Sam Sweeney – The Unfinished Violin (Forthcoming)

Sam Sweeney will be no stranger to fans of Bellowhead. This forthcoming release builds on 2016’s ‘Made In The Great War’ album, his collaboration with Hugh Lupton. On this release, he uses the violin featured in ‘Made In The Great War’ to play folk tunes associated with that conflict. Verity Sharp played the deeply affecting ‘The Battle of the Somme’ on Late Junction this week; some of the other tracks are available to listen to via iTunes. This promises to be very special.

Friday, 17 August 2018

RM’s 'Cultural Highlights' … W/E – 18th August 2018

This list makes no claims to being ‘on-trend’ or especially current. I usually come across new books about two years after they penetrate most people’s cultural consciousness … many of the things I’ll highlight are old faves of mine (especially books) and I’m not going to be too precious about ‘high’ vs ‘low’ culture distinctions. This is simply a list of stuff I’ve either loved, engaged with or intrigued me.


‘Slow Burn’ Season One – Watergate

This podcast is now into season two, examining the presidency of Bill Clinton (more on that in future weeks).
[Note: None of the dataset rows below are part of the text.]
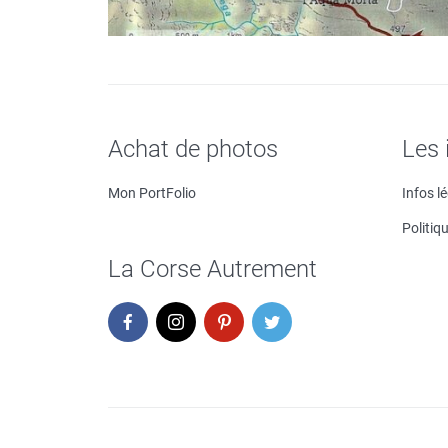
Achat de photos
Les 
Mon PortFolio
Infos l
Politiq
La Corse Autrement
Season one examined the last days of Nixon’s reign. Even if you think you know this story, this podcast is hugely revealing and timely. It’s a reminder that what we face with Trump – a bombastic and arrogant man who thinks he’s above the law – is an old story. This is the first podcast that has absolutely gripped me since the first season of Serial.


Matthew Sweeney – My Life as a Painter

Sweeney’s twelfth and – as has transpired – final collection combines all one has come to expect from him: surreal flights of fancy, a delight in word-play and sharp comment on creative-making. His death a couple of weeks ago adds poignancy to a fine collection.
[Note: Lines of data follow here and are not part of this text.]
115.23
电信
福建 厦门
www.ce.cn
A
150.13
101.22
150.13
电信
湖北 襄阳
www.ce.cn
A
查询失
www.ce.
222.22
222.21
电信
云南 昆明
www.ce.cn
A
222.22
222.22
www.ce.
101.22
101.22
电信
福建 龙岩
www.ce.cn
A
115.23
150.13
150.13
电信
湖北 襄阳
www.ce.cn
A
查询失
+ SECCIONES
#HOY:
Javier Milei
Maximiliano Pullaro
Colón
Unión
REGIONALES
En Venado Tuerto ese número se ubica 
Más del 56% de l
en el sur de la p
John Le CarrĂ© – The Pigeon Tunnel: Tales from my Life

This book comprises a series of beautifully constructed and revealing anecdotes from Cornwell’s various lives. He’s honest about the malleability of memory and one wonders how many facts he’s abandoned along the way. If his recollections are carefully worked, his novelist’s skill only adds to the entertainment value. At times episodic, it reveals as much as it conceals.


Olivia Manning – Friends & Heroes

The final part of the Balkan Trilogy takes the Pringles to Athens in the months before the fall of Greece. By turns, insightful, frustrating and funny, Manning handles the classical sub-text to the end of the Pringle’s European adventures with real skill. I hadn’t expected to find going back to the Trilogy to be so timely. I recommend the whole trilogy to anyone reflecting on complacency and making the best of things while the world crumbles.

C.J. Sansom – Lamentation

A fine-old page-turner featuring Sansom’s enduring Shardlake character. The plot centres around Catherine Parr’s Lamentations of a Sinner, and for long-time fans its includes one or two shocks and new character developments. Perhaps, in need of a trim: some of the dialogue is flabby and I got sick to death of being told how dangerous everything was for the Queen and all involved. Smashing thriller though.


Kate McLoughlin – Veteran Poetics: British Literature in the Age of Mass Warfare, 1790-2015

A magnificent study of the ‘Veteran’ in British Literature. Sweeping and fascinating, its analysis of Lord Peter Wimsey was especially interesting for me, but it also examines the likes of Cormoran Strike, as well as West’s Baldry, Woolf’s Septimus Smith and Austen’s Wentworth. Readable, even for the non-specialist.


iamthemorning – Ocean Sounds

Fans of prog will already be familiar with Russian duo, iamthemorning. Combining classical chops (pianist Gleb Kolyadin is conservatoire-trained) with the ethereal and strange, their singer Marjana has one heck of a presence and set of lungs. Think Tori Amos meets Kate Bush meets Russian cool. Full review is upcoming in Prog Magazine, but I can say that this studio film is quite stunning: focused, beautifully recorded and performed.

Heidi Talbot –  Here We Go, 1, 2, 3 

Released in 2016, this album is for fans of the Barnsley Nightingale, Kate Rusby, as well as more recent breakthrough folk artists like Nancy Kerr. Less maudlin than many of Rusby’s efforts, Talbot explores spiritual themes alongside the everyday. Very impressive.